Fuller House is a great show to have on in the background while you’re playing with your baby, cleaning up, or making yourself something to eat. It’s pretty formulaic (the plot is basically a reversal of Full House with DJ taking the place of Danny) and, since most episodes take place inside the house, it’s easy to picture what’s happening just by listening to the dialogue. You’re not missing much. Besides, you know that everything will work itself out before the end credits roll. If only parenthood were really that easy.
Mystery Science Theater 3000: The Return
That’s right, MST3K is back and better than ever! If you’re unfamiliar with this delightful series, then allow me to break it down for you. In this rendition of MST3K, a couple of mad scientists have kidnapped our host, Jonah, and forced him to watch B movies alongside three witty robots. Okay, so what’s so great about that? Well, have you ever gotten together with a bunch of friends to watch and make fun of bad movies? The jokes you crack together are what we call “riffing.” This is MST3K’s specialty. Basically, you watch a movie while Jonah and his robot buddies make fun of the plot, acting, setting, etc. Nothing is off limits.
This is a great show to watch if your kid is a good napper (sleeps at least an hour), if you have some energy left after they’ve gone to bed for the night, or if they’re out with a relative or friend. The show is self-contained, which means that you can watch it in any order that you want. Also, considering that all of the movies being riffed are B-movies, there’s less pressure to follow every plot detail. Just find a movie that interests you and let the riffing begin. That’s it. There’s no pressure to finish the entire series in a single sitting. Take your time and go at your own pace.

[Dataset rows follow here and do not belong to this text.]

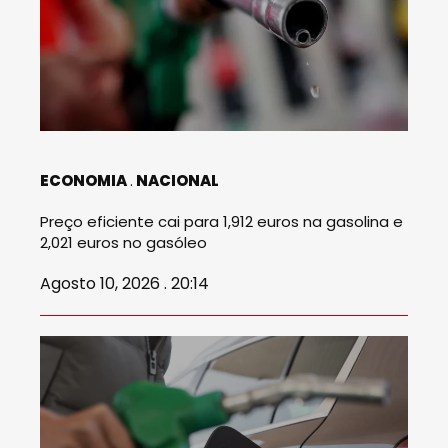
ECONOMIA
NACIONAL
Preço eficiente cai para 1,912 euros na gasolina e
2,021 euros no gasóleo
Agosto 10, 2026 . 20:14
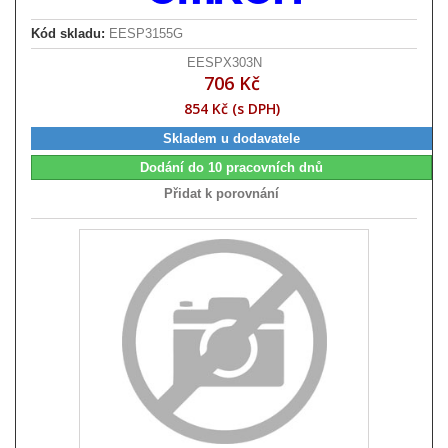
Kód skladu:
EESP3155G
EESPX303N
706 Kč
854 Kč (s DPH)
Skladem u dodavatele
Dodání do 10 pracovních dnů
Přidat k porovnání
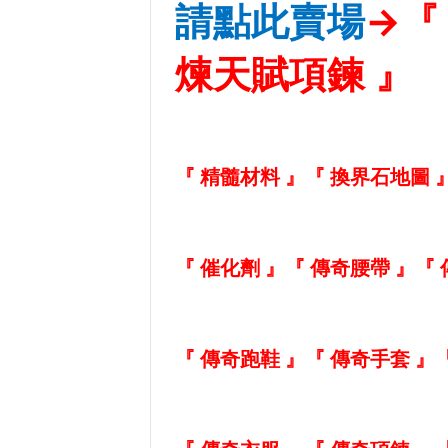
請點此賣場
→
『
煉天賦項鍊 』
『 精髓材料 』
『 換界石地圖 
『 催化劑 』
『 傳奇腰帶 』
『 
『 傳奇跑鞋 』
『 傳奇手套 』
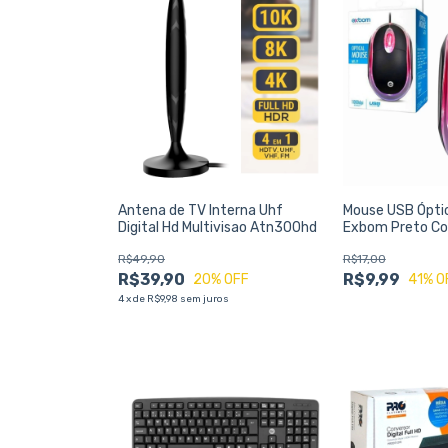
Antena de TV Interna Uhf
Mouse USB Ópti
Digital Hd Multivisao Atn300hd
Exbom Preto Co
Precisão
R$49,90
R$17,00
R$39,90
R$9,99
20
% OFF
41
% O
4
x
de
R$9,98
sem juros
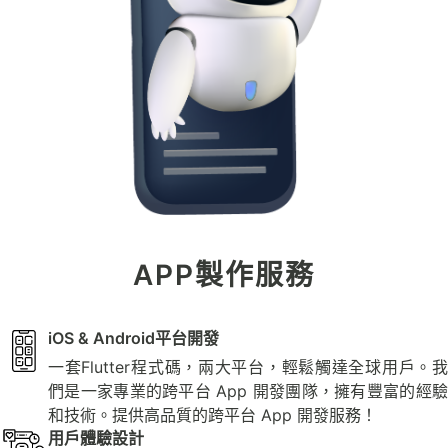
APP製作服務
iOS & Android平台開發
一套Flutter程式碼，兩大平台，輕鬆觸達全球用戶。我
們是一家專業的跨平台 App 開發團隊，擁有豐富的經驗
和技術。提供高品質的跨平台 App 開發服務！
用戶體驗設計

Do you have a fussy kid? Are they cluster feeding, teething, or simply a professional catnapper? I turned to The Guild when my daughter went through a power napping phase. It was perfect. Episodes are short—often under ten minutes—so it’s possible to knock out at least 2-3 episodes before your kid wakes up. That means if you somehow manage to get an hour of uninterrupted time, you’ll be able to finish the first season in a single sitting. Talk about a huge accomplishment! They should give out trophies for this kind of stuff.
The Guild follows Codex, a member of The Knights of Good, an online guild, and her online and offline relationships with her fellow guild mates. Episodes often hyperfocus on a single issue at a time, so it’s easy to follow along without getting lost. For example, the first episode focuses on Zaboo’s (the guild’s Warlock) unusually long absence from The Game. By the end of the episode, he’s on Codex’s doorstep. Simple, humorous, and, if you’re an online gamer, totally relatable. Another reason this show is great for moms is because of Codex’s recap at the beginning of each episode. Every so often we get so caught up in making sure we’re meeting all of our kid’s needs that we become forgetful in other areas of our life. Having Codex remind us about what happened in the previous episode is a great way to keep busy moms fully immersed in the show. The Guild makes sure no one is left behind. Sometimes 3-4 minutes of alone time is all you need to recharge.
Pokemon the Series: XYZ
This year marks the 20th anniversary of the Pokemon anime. 20 years. It’s been 20 years, and Ash still isn’t a Pokemon master. It appears that he’ll be trapped in that ten year-old-body forever. In XYZ, our heroes (Ash, Serena, Clemont, and Bonnie) continue to explore the Kalos region. If you’ve been following the plot, then you know that we’ll learn more about Ash’s Greninja’s transformation and the prophecy concerning Kalos’ destruction. If you haven’t been following along, it isn’t the end of the world. Each Pokemon series essentially has the same main storyline—Ash’s incomplete journey. As long as you keep this in mind, you’ll be okay.
Pokemon is perfect for tired mothers because its target audience is young children. Hence, the plot never becomes overly complicated. In fact, it’s actually quite repetitive, relying on the same familiar tropes from its early days. For instance, there are a few things you can always count on: Ash will not win the league he’s competing in, Team Rocket will fail at stealing our heroes’ pokemon, Pikachu/Ash will somehow defeat an opponent who has an elemental advantage over them, and Team Rocket will be “blasting off again” by the end of each episode. Anything beyond the aforementioned is typically just explained to the viewer. I’m not even joking. Bad guys give out the details of their master plan without provocation, minor characters will narrate everything that they do, and others simply standby and analyze battles aloud. The only way you’ll get lost watching Pokemon is if you doze off. Even then, when you finally wake up, I’m certain someone will be there (on screen, of course) to get you up to speed.